Élie se sent abandonné de Dieu et très seul pour continuer sa mission. Jésus aussi s’est senti abandonné de Dieu sur la croix sentant les forces de mort prendre le dessus.
Il y a aussi les quarante jours de Jésus dans le désert et les quarante jours de marche d’Élie vers l’Horeb comme il a été dit plus haut.
Dieu signifiera à Élie de retourner d’où il vient, vers le désert de Damas. Ce n’est donc pas la facilité qui lui est proposée mais à la fois un retour et un renouvellement de sa mission. De même pour Jésus, après les quarante jours dans le désert, il retournera en Galilée où il appellera ses premiers disciples avec une conscience accrue de sa mission.
Élie choisira Élisée comme serviteur et celui-ci lui dira « Laisse-moi embrasser mon père et ma mère » (1Rois 19,20). Des paroles semblables seront répétées à Jésus : « Seigneur permets-moi de prendre congé des miens » (Luc 9,61). La radicalité du « suis-moi » sans regarder en arrière demeure la même.
C’est la même forme d’appel pour Jésus et pour d’Élie.
Au retour de l’Horeb comme du désert vient l’appel du ou des disciples.
Élie porte une toison et un pagne de peau autour des reins comme le fera Jean-Baptiste. Beaucoup alors considéreront qu’Élie est revenu. D’autres croiront que Jean-Baptiste est le Messie. Il n’y a qu’un pas pour penser qu’Élie revenu en la personne de Jean-Baptiste est le Messie.
Élie va alors disparaître, enlevé au ciel dans un tourbillon, pris sans doute dans une tornade, lui qui avait reçu l’Esprit de Dieu dans le murmure d’une brise légère !
Élie n’aura donc pas de tombeau puisque pas de cadavre. Il en sera de même pour Jésus qui aura quitté son tombeau.
Élie et Jésus, c’est un peu la même mission de conversion, un peu le même appel de Dieu, un peu la même traversée de désert, les mêmes découragements, la même foi.

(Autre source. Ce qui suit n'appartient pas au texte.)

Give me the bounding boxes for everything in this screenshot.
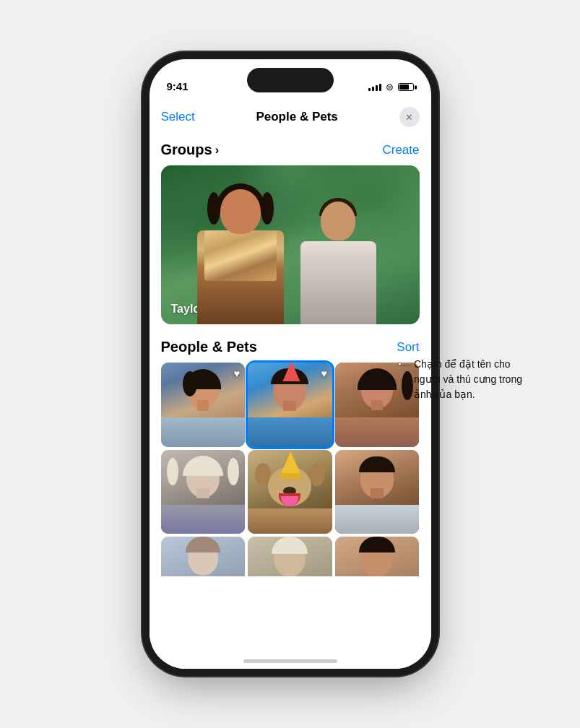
page-title: People & Pets (256, 110, 337, 124)
annotation: Chạm để đặt tên cho người và thú cưng tr… (414, 357, 537, 402)
person-card-solana[interactable]: ♥ Solana (161, 363, 246, 447)
person-photo-bottom-1 (161, 537, 246, 576)
groups-title[interactable]: Groups › (161, 142, 219, 158)
heart-icon-solana: ♥ (234, 368, 240, 379)
hero-person-2 (300, 198, 376, 324)
person-photo-bottom-3 (335, 537, 420, 576)
close-button[interactable]: ✕ (399, 107, 420, 127)
groups-section-header: Groups › Create (161, 142, 420, 158)
create-button[interactable]: Create (382, 143, 419, 157)
people-grid-row3-partial (161, 537, 420, 576)
group-hero-image[interactable]: Taylor and Litzi (161, 165, 420, 324)
person-card-bottom-2[interactable] (248, 537, 332, 576)
person-photo-erica (161, 450, 246, 534)
person-photo-em (248, 363, 332, 447)
content-scroll[interactable]: Groups › Create (150, 133, 431, 663)
person-card-bottom-3[interactable] (335, 537, 420, 576)
dynamic-island (247, 68, 334, 92)
battery-icon (398, 83, 414, 91)
status-icons: ⊜ (368, 82, 414, 92)
person-card-drea[interactable]: Drea (335, 363, 420, 447)
people-grid-row2: Erica (161, 450, 420, 534)
people-grid-row1: ♥ Solana (161, 363, 420, 447)
close-icon: ✕ (405, 112, 413, 123)
person-card-bottom-1[interactable] (161, 537, 246, 576)
status-time: 9:41 (167, 80, 189, 92)
person-photo-toby (248, 450, 332, 534)
person-card-edward[interactable]: Edward (335, 450, 420, 534)
nav-bar: Select People & Pets ✕ (150, 98, 431, 133)
heart-icon-em: ♥ (321, 368, 327, 379)
hero-person-1 (197, 183, 284, 324)
screen: Select People & Pets ✕ Groups › Create (150, 98, 431, 669)
phone-frame: 9:41 ⊜ Select People & Pets (150, 59, 431, 669)
person-photo-bottom-2 (248, 537, 332, 576)
sort-button[interactable]: Sort (397, 340, 419, 355)
people-title: People & Pets (161, 339, 257, 355)
person-card-erica[interactable]: Erica (161, 450, 246, 534)
select-button[interactable]: Select (161, 110, 195, 124)
signal-icon (368, 84, 381, 91)
people-section-header: People & Pets Sort (161, 339, 420, 355)
annotation-text: Chạm để đặt tên cho người và thú cưng tr… (414, 357, 537, 402)
person-card-em[interactable]: ♥ Em (248, 363, 332, 447)
person-card-toby[interactable]: Toby (248, 450, 332, 534)
person-photo-drea (335, 363, 420, 447)
person-photo-solana (161, 363, 246, 447)
home-indicator (243, 659, 337, 663)
person-photo-edward (335, 450, 420, 534)
wifi-icon: ⊜ (386, 82, 394, 92)
chevron-right-icon: › (215, 144, 219, 157)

Elisée héritera de l’esprit d’Élie comme les apôtres hériteront de celui de Jésus.
Élie reçoit une spiritualité et une capacité d’actes miraculeux à l’égal de celles du Christ. On peut donc dire qu’il est aussi Fils de Dieu et frère du Christ sans toutefois appeler Dieu Père.
Leur mort témoignent aussi que celle-ci peut être brutale, instantanée et donc sans grande souffrance mais aussi longue et atroce.
Mais la « montée » vers la Vie Éternelle est la même. La même espérance nous est ainsi donnée à tous, Élie étant simplement un humain.